Since V1 neurons are most sensitive to motion orthogonal to their preferred orientation, we predicted that if significantly higher responses in saccade conditions were a result of bar motion, they should occur more frequently among neurons with preferred orientations orthogonal to the axis of eye movement. Because all saccades we directed were horizontal, this means that cells with significant mode differences should have had preferred orientations biased towards vertical, while cells without significant differences should have tended to have preferred orientations closer to horizontal. This is not what we found. After expressing each cell’s preferred orientation relative to horizontal, we found that the mean preferred orientations for cells with and without significant mode differences with the natural background were nearly identical (49° and 52° from horizontal, respectively). Furthermore, both groups contained neurons with preferred orientations spanning the entire range between 0° and 90°, as illustrated in Figure 8. Therefore, it does not appear that bar motion during saccades can account for the response difference in flash and saccade conditions.
Figure 8.
Preferred orientations of recorded cells. The dashed distribution shows preferred orientations for cells with a significant difference between saccade and flash conditions. The solid distribution represents cells without a significant mode difference. There is no apparent correlation between preferred orientation and significant mode effects, suggesting that the difference between flash and saccade responses does not result from movement of the bar across the RF during saccades.
Residual activity
Another possible explanation for higher responses in saccade conditions lies in differences between RF contents prior to the bar stimulus. There are two ways that prior stimuli might influence the response. One possibility is that saccade condition responses were augmented by residual activity evoked by high contrast stimuli in RFs immediately before or during the saccade, particularly in conditions with the natural background. Judge et al. (1980) reported that the response to an optimal bar stimulus present during a saccade combined non-linearly with the response to a post-saccadic bar. In the fixation condition, there was a delay between acquisition of the final fixation point and presentation of the bar stimulus, which might have minimized any effect of prior RF stimulation. A second possibility is that activity is not “carried over” from one fixation to the next, but instead some type of adaptation or gain adjustment from the prior fixation affects responsivity on the final fixation. This latter effect we refer to as “response history”. Residual activity is examined in this section and response history is discussed generally and in the context of mode differences in the following section.

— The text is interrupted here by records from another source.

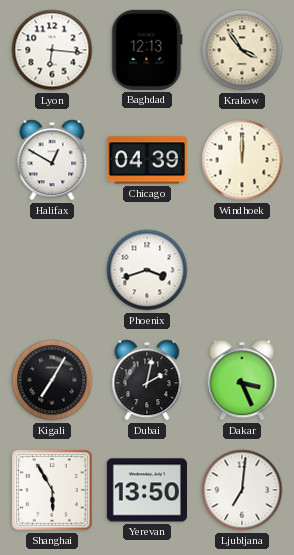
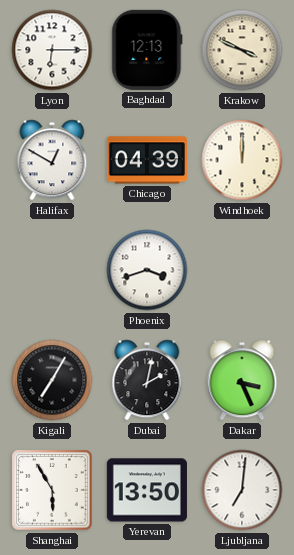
Lyon: 6:16 -> 6:15
Krakow: 3:54 -> 3:49
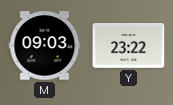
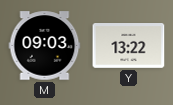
Y: 23:22 -> 13:22
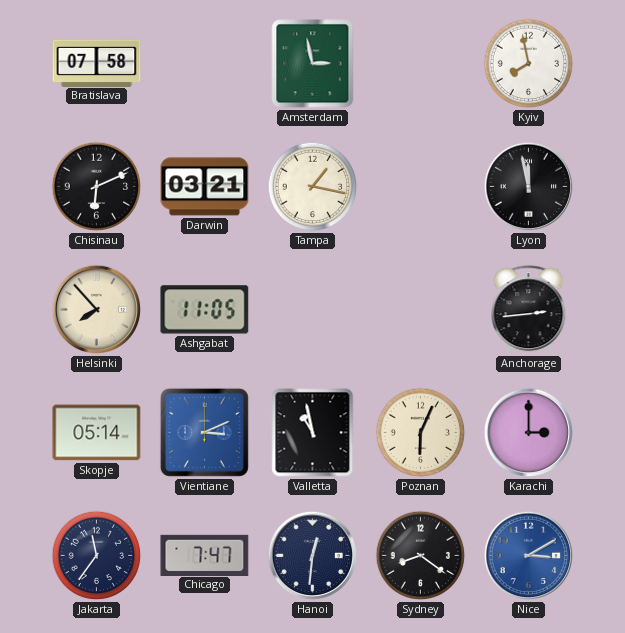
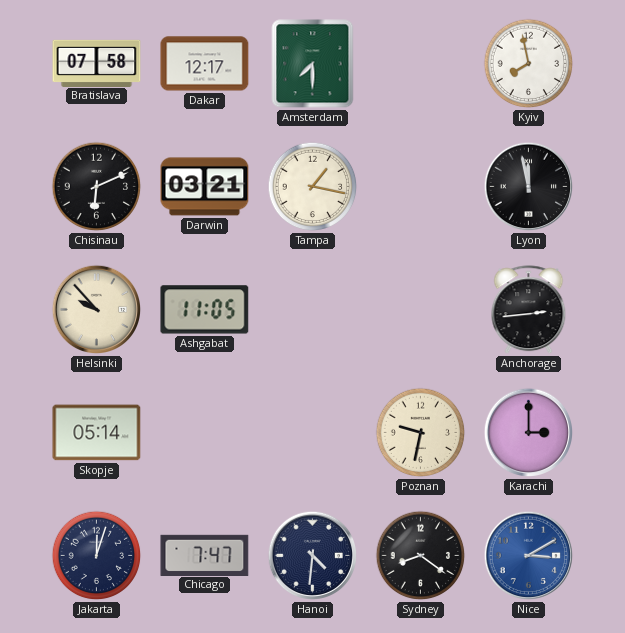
Dakar: none -> 12:17
Amsterdam: 2:58 -> 7:30
Helsinki: 7:53 -> 9:53
Vientiane: 3:11 -> none
Valletta: 10:58 -> none
Poznan: 6:04 -> 9:32
Jakarta: 11:36 -> 12:03
Hanoi: 12:31 -> 4:31
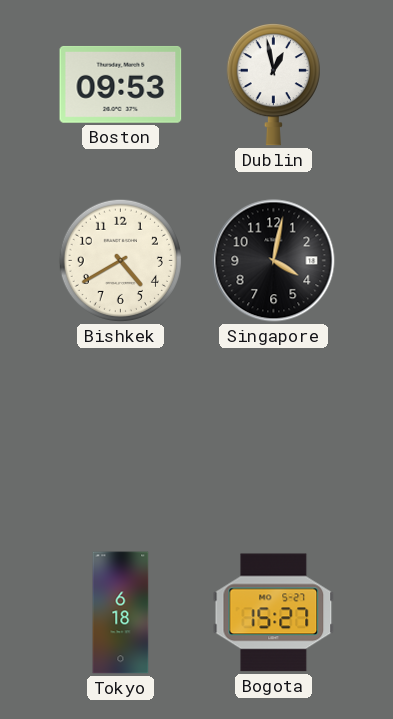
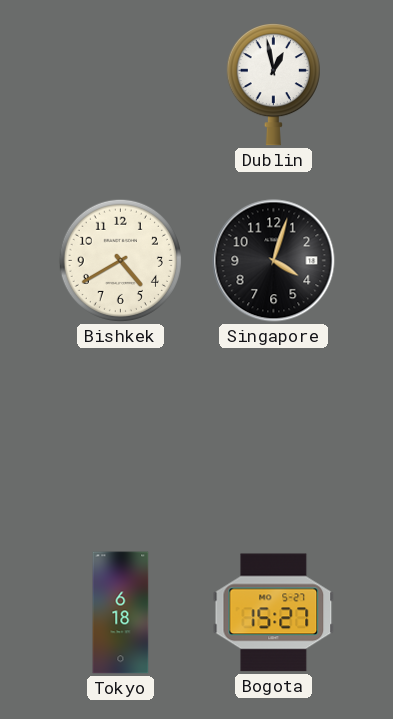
Boston: 09:53 -> none
Singapore: 4:02 -> 4:03
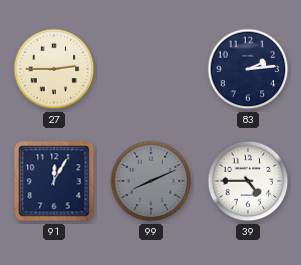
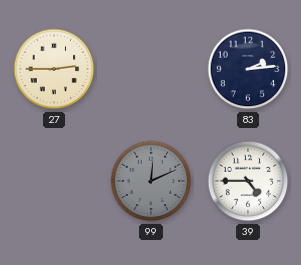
91: 12:05 -> none
99: 8:11 -> 12:11
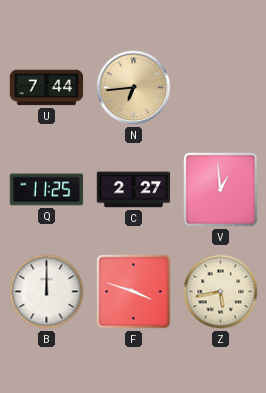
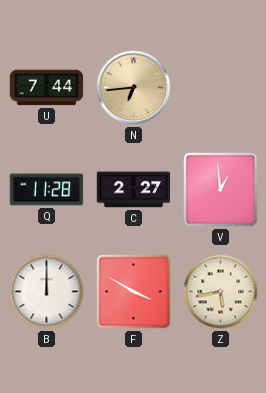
Q: 11:25 -> 11:28
F: 3:48 -> 3:50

To measure residual activity preceding the bar stimulus, we analyzed cells’ responses in flash conditions during the period immediately following the saccade to the central fixation point, but before the bar appeared (dark shaded region in top of Figure 9A). RF stimulation was essentially identical for saccade and flash conditions prior to that point since the previous fixation points and saccade trajectories were the same for both. Therefore, activity recorded in flash conditions immediately following the last saccade reflected residual activity that might affect saccade condition responses to the bar stimulus. Figure 9B plots each cell’s response to the bar on the natural background in the saccade condition against residual activity from the corresponding fixation condition, both normalized to the cell’s response to the bar flashed on the gray background. Linear regression through these data yields a line with a small position slope and an R2 value of 0.12. Residual activity therefore appears to make some contribution to higher saccade responses, but is clearly not the determining factor. Moreover, residual activity cannot explain higher saccade responses observed with the gray background, when no comparable pre- or trans-saccadic stimuli were present.
Figure 9.
Relationship between residual activity and responses in saccade conditions. (A) Flash and saccade conditions were identical in the light-shaded time interval except that the bar stimulus was not yet presented in flash conditions. Spike counts in the dark-shaded interval were used to quantify residual activity possibly carried over from the previous fixation and the saccade that acquired the final fixation point. The dashed lines indicate when the bar stimulus appeared in the RF. (B) Each data point represents the saccade condition response for one cell, normalized to the cell’s bar response in the flash condition. Two points are plotted for each cell, one corresponding to rightward saccades, and the other to leftward saccades. Open symbols denote cells with significant differences between saccade and flash bar responses. The dashed line shows the best linear fit to all data points. There is a tendency for neurons with higher residual responses to have higher responses to the bar in the saccade condition.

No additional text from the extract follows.